The results of Britain's inquiry into the 2003 Iraq War came a step closer to publication today after a deal was reached between the then heads of statae, former UK Prime Minister Tony Blair and US President George W Bush, on how to use secret notes and phone call records.

The investigation, called the Chilcot Inquiry after its head Sir John Chilicot, was set up by former Prime Minister Gordon Brown to learn lessons from the US-led invasion of Iraq and its aftermath. It started its work in 2009.

The publication of 25 ''notes'' and more than 130 records of conversations has been a major stumbling block for the inquiry into the 2003 invasion, and a letter addressed to cabinet secretary Sir Jeremy Heywood has now acknowledged the ''difficult issues of long-standing principle'' this raised.

The inquiry had hoped to deliver its verdict by the end of 2011 or in early 2012. However, five years after it was launched it has yet to report because of problems related to the release of confidential documents.

Today, the inquiry panel announced that a deal had been reached between it and the British government on the disclosure of communications between Blair and Bush.

The inquiry's interest in their communications focuses on how open-ended Blair's support for Bush and the war was.

Blair, who has repeatedly denied blocking the release of the communications, has said he stands by his actions.

"Agreement has been reached on the principles that will underpin disclosure of material from Cabinet-level discussions and communications between the UK Prime Minister and the President of the United States," the inquiry said in a statement.

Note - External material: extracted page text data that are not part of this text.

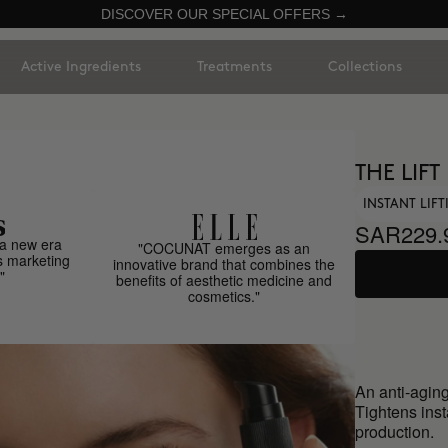
DISCOVER OUR SPECIAL OFFERS →
Active Ingredients
Treatments
Collections
THE LIFT
INSTANT LIF
SAR229.
a new era
"COCUNAT emerges as an
s marketing
innovative brand that combines the
"
benefits of aesthetic medicine and
cosmetics."
An anti-aging
Tightens inst
production.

"Detailed consideration of material requested by the Inquiry from communications between the Prime Minister and the President of the United States has now begun. It is not yet clear how long that will take."

The material the inquiry has requested covers "gists and quotes" from 25 notes from Blair to Bush and more than 130 records of conversations. The inquiry is not seeking to use material that reflects Bush's views.

It is a widespread opinion around the world that Blair deliberately misled the British public over the reasons he gave for war, which are now well known to have been specious.